*** Records provided Section Begins ***

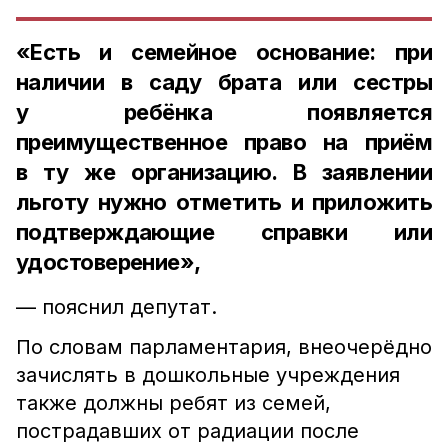
«Есть и семейное основание: при
наличии в саду брата или сестры
у ребёнка появляется
преимущественное право на приём
в ту же организацию. В заявлении
льготу нужно отметить и приложить
подтверждающие справки или
удостоверение»,
— пояснил депутат.
По словам парламентария, внеочерёдно
зачислять в дошкольные учреждения
также должны ребят из семей,
пострадавших от радиации после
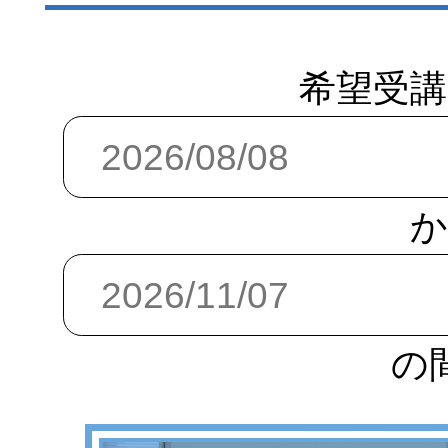
希望受講
か
の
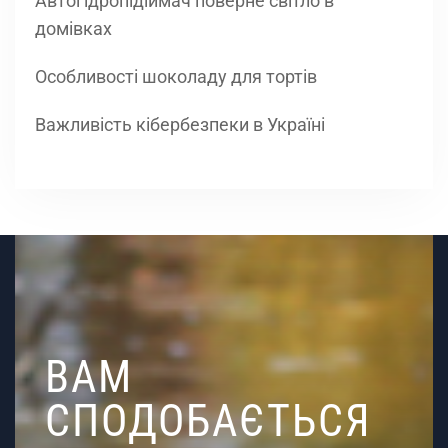
Автогідропідіймач поверне світло в
домівках
Особливості шоколаду для тортів
Важливість кібербезпеки в Україні
ВАМ
СПОДОБАЄТЬСЯ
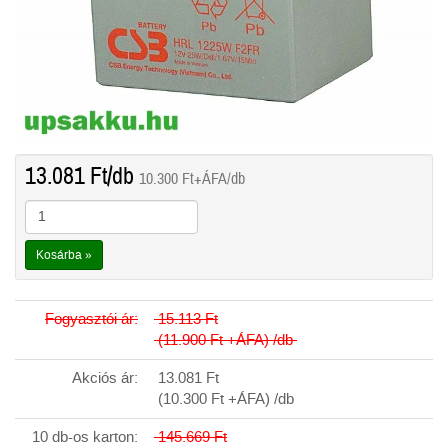
13.081
Ft
/db
10.300
Ft
+ÁFA/db
Kosárba »
Fogyasztói ár:
15.113
Ft
(11.900
Ft
+ÁFA) /db
Akciós ár:
13.081
Ft
(10.300
Ft
+ÁFA) /db
10 db-os karton:
145.669
Ft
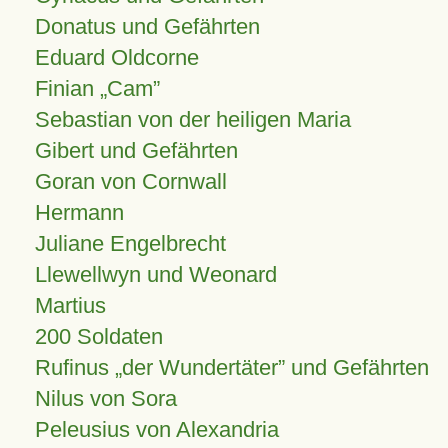
Donatus und Gefährten
Eduard Oldcorne
Finian
Cam
Sebastian von der heiligen Maria
Gibert und Gefährten
Goran von Cornwall
Hermann
Juliane Engelbrecht
Llewellwyn und Weonard
Martius
200 Soldaten
Rufinus „der Wundertäter” und Gefährten
Nilus von Sora
Peleusius von Alexandria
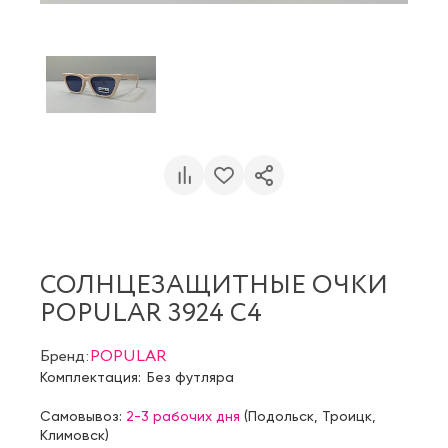
СОЛНЦЕЗАЩИТНЫЕ ОЧКИ
POPULAR 3924 C4
Бренд:
POPULAR
Комплектация:
Без футляра
Самовывоз:
2-3 рабочих дня
(
Подольск
,
Троицк
,
Климовск
)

*** Records provided Section Ends ***

▶ [Required action]
All records above should be duplicated exactly, with the pictures omitted.

▶ [Exercise result]
«Есть и семейное основание: при
наличии в саду брата или сестры
у ребёнка появляется
преимущественное право на приём
в ту же организацию. В заявлении
льготу нужно отметить и приложить
подтверждающие справки или
удостоверение»,
— пояснил депутат.
По словам парламентария, внеочерёдно
зачислять в дошкольные учреждения
также должны ребят из семей,
пострадавших от радиации после
希望受講
か
の
Автогідропідіймач поверне світло в
домівках
Особливості шоколаду для тортів
Важливість кібербезпеки в Україні
ВАМ
СПОДОБАЄТЬСЯ
13.081
Ft
/db
10.300
Ft
+ÁFA/db
Kosárba »
Fogyasztói ár:
15.113
Ft
(11.900
Ft
+ÁFA) /db
Akciós ár:
13.081
Ft
(10.300
Ft
+ÁFA) /db
10 db-os karton:
145.669
Ft
Donatus und Gefährten
Eduard Oldcorne
Finian
Cam
Sebastian von der heiligen Maria
Gibert und Gefährten
Goran von Cornwall
Hermann
Juliane Engelbrecht
Llewellwyn und Weonard
Martius
200 Soldaten
Rufinus „der Wundertäter” und Gefährten
Nilus von Sora
Peleusius von Alexandria
СОЛНЦЕЗАЩИТНЫЕ ОЧКИ
POPULAR 3924 C4
Бренд:
POPULAR
Комплектация:
Без футляра
Самовывоз:
2-3 рабочих дня
(
Подольск
,
Троицк
,
Климовск
)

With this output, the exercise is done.